11. ebennett64 - May 25, 2010 at 06:00 am

Having just finished my PhD last year from a respectable but non-Ivy league place, I appreciate Dr. Lord's insight about the academic culture's emphasis on the tenure-track. In my field, in the current economy, the number of jobs posted is down per annum from (approximately) over 300 to less than 60. There were far, far more graduates than jobs (and have been for many years). Despite this, there was among my professors and colleagues, a firm (and delusional) belief that if you are persistent and patient enough you will land that coveted job. And my field demands competence in statistical data analysis! What bugs me most is the insular and ongoing judgment that if you don't get the job, you are somehow at fault. Coupled with that is the disdain for any non-tenure-track job, the fact that adjunct teaching wages are slave wages, and the fact that the generation looking down upon us is the generation who passively sat by while the tenure-track jobs turned to adjunct jobs. Thank you flower children of the sixties.

12. csgirl - May 25, 2010 at 11:12 am

"Took a flight to Egypt. Met some folks and got an offer to work on gathering medicinal plants. Learned a lot. Went on to work on reforestation projects. Did some work for FEMA along the way. Some theater, of course. And then there was my experience in Biosphere 2. Quite interesting, that. And finally starting my own eco-tourism company."

Um, the author must move in different circles than I do. I have never known anyone who was lucky enough to do things like this, and still make enough to live on.

I've moved back and forth between industry and academia over the course of my career(I am in computer science, so it is pretty easy). What I have seen is that most work in both worlds is pretty mind-numbing. Academia requires more hours for lower pay, but not having to report to a Dilbertian boss has its charms, and the schedule is more flexible. Overall, though, most people in and out of academia don't get to live the life of a priviledged dilettante, as the person quoted above appears to be.

13. supertatie - May 26, 2010 at 08:11 am

Dear blowback:
My goodness - hostile much? You miss the entire point of Dr. Lord's piece, and your reference in your own post to "the powerless" makes your own views crystal clear.

Dr.
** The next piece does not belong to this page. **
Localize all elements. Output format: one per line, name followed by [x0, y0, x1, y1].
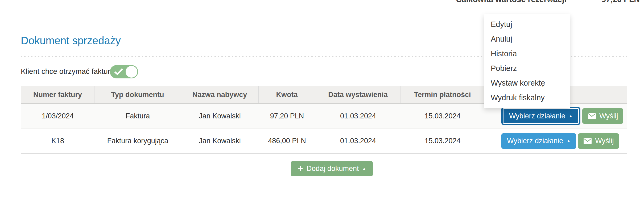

Lord refutes the notion that people like you spend you entire career indoctrinating - that the world is filled with "the powerful" and "the powerless," and that Ph.D.s can spend their careers in academia denouncing the powerful (paid, incidentally and shamelessly, by the "powerful's" taxes or the "powerful's" donations). Oh, how brave! How praiseworthy!

Lord's point is that there is a world outside of academe, and yes, it is filled with excitement and wonder and experiences. And yes, even if you have neither a Ph.D. nor a degree from an Ivy League institution - as I can attest, since I have neither.

My experience is the inverse of Dr. Lord's - I went into the private sector first, and planned to stay there, and I ended up sort of falling into a one-year visitorship teaching law, which turned into a tenure track position. 19 years later, I am still in higher education. Because I have already lived outside of the ivory tower, I know what she writes about the world beyond is true. And because I have spent two decades within it, I know that what she writes about academe is also true - even if she left before she got tenure. (Your arguments against her credibility also reveal the very bias she describes that you apparently resent: if she claimed the sun rose in the east, would that statement be less true because she wasn't going to get tenure?)

In fact, I would argue that what Dr. Lord is espousing is that one can be empowered by working in the private sector, and that financial comfort is possible along with intellectual pursuits and creativity. It is precisely this that students - whether they get Ph.D.s or not - need to hear. I agree that most Ph.D.s probably go into the marketplace knowing how tough it is. What they DON'T know is that they don't have to be "starving artists" to have meaningful lives.

I teach entrepreneurship, and one of the most interesting attributes of successful entrepreneurs is the way in which they learn from failure, and move on. Learning to do that is enormously empowering.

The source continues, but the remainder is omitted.